Ricette

Uva da tavola italiana, l’export in forte crescita minaccia il primato delle mele


Vola l'export dell'uva da tavola italiana: tra 2022 e 2023 è cresciuto del 12,8%, arrivando a sfiorare gli 821 milioni di euro, stima Ismea, nonostante i quantitativi esportati siano diminuiti del 13,5%, fermandosi a 384mila tonnellate. A sostenere il valore delle esportazioni è stato, quindi, l'aumento annuo del 30,4% dei prezzi, arrivati ​​a una media di 2,14 euro/kg. Un segnale che l'uva made in Italy riesce a farsi riconoscere e valere sui mercati esteri, dove finisce il 43% della produzione nazionale. Più di quanto assorbe se ne mangi in Italia, visto che il mercato al consumo interno “solo” il 38% della produzione totale annua, mentre un altro 15% viene venduto alle aziende di trasformazione per ricavarne succhi.

L'Italia è il terzo esportatore al mondo di uva da tavola, dietro Perù e Paesi Bassi, e l'uva è il secondo frutto, dopo le mele, per giro d'affari generato dall'export. Ma il sorpasso sembra vicino. «In poco tempo l'uva è destinata a superare gli 1,2 miliardi di euro di esportazione, perché è apprezzata e si vende bene in molti mercati», ha spiegato Mario Schiano Lo Moriello di Ismea durante l'evento Regina di Puglia organizzato dal Comune di Noicàttaro, capofila del network Terre dell'Uva che coinvolge sette Comuni del sud-est barese, il maggior bacino produttivo italiano (24% dei volumi nazionali) – Il buon potenziale produttivo e il prolungamento della disponibilità commerciale del prodotto aumenteranno i quantitativi disponibili e, a prezzi stabili, porteranno un maggior ritorno ai produttori e consentiranno di aprire nuovi mercati di sbocco, necessari per sostenere l'export».

Che l'uva da tavola italiana piaccia ai consumatori stranieri è un dato di fatto e il trend di crescita pluriennale delle esportazioni lo conferma.
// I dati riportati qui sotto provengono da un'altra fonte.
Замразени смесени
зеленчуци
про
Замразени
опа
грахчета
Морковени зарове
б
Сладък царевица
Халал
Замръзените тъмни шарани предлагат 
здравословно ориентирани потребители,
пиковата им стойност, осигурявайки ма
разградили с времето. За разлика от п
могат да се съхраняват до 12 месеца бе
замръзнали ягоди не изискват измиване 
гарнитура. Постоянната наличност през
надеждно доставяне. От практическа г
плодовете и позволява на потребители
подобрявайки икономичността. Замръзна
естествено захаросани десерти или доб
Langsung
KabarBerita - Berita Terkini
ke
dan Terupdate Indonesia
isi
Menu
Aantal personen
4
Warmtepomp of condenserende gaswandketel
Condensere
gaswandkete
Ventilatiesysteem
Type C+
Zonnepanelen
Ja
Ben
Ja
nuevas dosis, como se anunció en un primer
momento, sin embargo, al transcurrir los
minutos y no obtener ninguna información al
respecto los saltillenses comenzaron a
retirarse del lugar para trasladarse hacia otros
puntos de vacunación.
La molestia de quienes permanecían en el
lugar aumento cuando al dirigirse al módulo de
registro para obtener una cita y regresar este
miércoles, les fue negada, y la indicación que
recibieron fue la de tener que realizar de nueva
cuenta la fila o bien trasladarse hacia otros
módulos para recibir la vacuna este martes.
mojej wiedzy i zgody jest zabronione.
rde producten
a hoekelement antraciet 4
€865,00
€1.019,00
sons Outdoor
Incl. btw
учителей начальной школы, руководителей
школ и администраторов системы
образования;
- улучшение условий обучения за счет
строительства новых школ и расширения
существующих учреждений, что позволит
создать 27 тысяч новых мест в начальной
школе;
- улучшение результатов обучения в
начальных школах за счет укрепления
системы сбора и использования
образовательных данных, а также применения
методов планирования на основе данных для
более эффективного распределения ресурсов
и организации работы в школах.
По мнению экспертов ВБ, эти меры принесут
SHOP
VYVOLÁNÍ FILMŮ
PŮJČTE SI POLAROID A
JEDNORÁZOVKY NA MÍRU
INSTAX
Ci sono mercati importanti e consolidati, come Francia, Germania e Svizzera, che continuano ad apprezzare le varietà storiche (come l'uva Italia o la Vittoria). Ma le preferenze globali vanno verso l'uva senza semi, che dalla Gran Bretagna alla Scandinavia continua a guadagnare mercato.

I produttori italiani sono in grado di soddisfare entrambe queste esigenze anche grazie a un deciso rinnovamento varietale che ha introdotto nuove tipologie di uva senza semi (o apirene, senza semi) in particolare in Puglia, dove si concentra il 57% della produzione nazionale e dove in pochi anni circa metà degli impianti storici sono stati spiantati per introdurre le nuove varietà senza semi. Si tratta della quasi totalità di uve sviluppate dai grandi allevatori internazionali ma ce n'è anche una tutta pugliese: è la Maula, una nuova varietà autoctona, precoce ea bacca nera, ottenuto da un progetto di allevamento finanziato dalla Regione Puglia e realizzato dal Crea (Consiglio per la Ricerca in Agricoltura e l'Analisi dell'Economia Agraria) e dal Consorzio di produttori Nuvaut.

La fase di passaggio all'uva senza semi sta incidendo negativamente su resa per ettaro e produzione totale (884mila tonnellate nel 2023, ossia il 14% meno che nel 2018), ma sta aumentando il livello qualitativo e, quindi, il prezzo riconosciuto dal mercato. E sta aprendo nuovi mercati, in particolare nei paesi arabi e il Sudamerica. Ma, paradossalmente, nello scenario globale dominato dalla competizione sull'uva senza semi si stanno aprendo nuovi spazi anche per quella tradizionale con i semi, in quanto prodotto tipico italiano, “non omologato” e non globalizzato. Succede in Canada, mercato che si riaperto all'uva da tavola italiana dopo un lungo blocco fitosanitario, dove il mercato seedless è dominato dal prodotto fresco proveniente dalla vicina California ma dove c'è un'interessante domanda di uva tradizionale italiana, e pugliese in particolare.